Yes, the same problem that dragged me out of Puzzle Agent appeared again for me here - though this time, it's a slightly different situation. The game does reach the conclusion that you've been looking for, but bafflingly chooses to do it in a way that robs the player of the big moment that they've been waiting for. The final part of the game involves one testimony (solved by using the stupid Perceive mechanic again rather than by any feat of logic), and presenting a couple of items that turn out not to matter very much, because after about twenty minutes of the game running itself, it's revealed that as this was all a trial run for the new Jurist system, you've done enough to win anyway.
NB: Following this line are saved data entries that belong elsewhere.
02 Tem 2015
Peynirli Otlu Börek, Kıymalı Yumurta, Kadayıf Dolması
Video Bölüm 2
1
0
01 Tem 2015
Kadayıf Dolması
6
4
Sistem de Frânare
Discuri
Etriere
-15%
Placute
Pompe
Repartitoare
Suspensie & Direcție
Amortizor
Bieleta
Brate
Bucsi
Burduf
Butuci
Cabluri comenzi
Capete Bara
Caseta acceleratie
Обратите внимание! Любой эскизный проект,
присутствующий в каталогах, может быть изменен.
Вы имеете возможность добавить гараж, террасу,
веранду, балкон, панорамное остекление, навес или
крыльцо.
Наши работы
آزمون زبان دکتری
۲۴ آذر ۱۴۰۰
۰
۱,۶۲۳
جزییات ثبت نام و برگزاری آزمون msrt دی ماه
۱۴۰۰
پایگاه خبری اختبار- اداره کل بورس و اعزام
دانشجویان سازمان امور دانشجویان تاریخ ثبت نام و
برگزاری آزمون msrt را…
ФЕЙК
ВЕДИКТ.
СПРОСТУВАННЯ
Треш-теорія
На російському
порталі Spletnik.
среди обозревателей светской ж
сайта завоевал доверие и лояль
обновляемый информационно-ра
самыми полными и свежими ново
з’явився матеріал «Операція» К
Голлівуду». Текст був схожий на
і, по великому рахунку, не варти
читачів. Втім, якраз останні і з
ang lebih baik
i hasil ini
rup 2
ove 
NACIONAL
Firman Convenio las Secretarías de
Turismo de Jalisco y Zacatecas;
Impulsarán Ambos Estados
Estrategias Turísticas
And for the post-conclusion, it decides to do something different again - for some reason it chooses to bring the player out of the courtroom to present them with a choice of "Guilty" or "Not Guilty" as the final decision of the game. It seems to be trying to evoke the decision near the end of Justice For All, but there's absolutely no moral ambiguity in it at all - they seemed to forget that making this situation interesting requires a dilemma, rather than giving you a direct choice between the thing that you've been striving to achieve all along and the thing that you've been trying to prevent. It seems to only exist so that if you choose the wrong one it can go "Well, that was a stupid thing to do, you've ruined everything you'd been working for, and the defendant died in hospital. You dickhead."
I liked the rest of the mysteries and up until that moment I was going to say that the game was nowhere near as bad as everybody says it was, but I've got more annoyed at that conclusion the more I think about it. It wants you to be as impressed with it as you were with the Phoenix Wright games, but this time, it really isn't as clever as it thinks it is.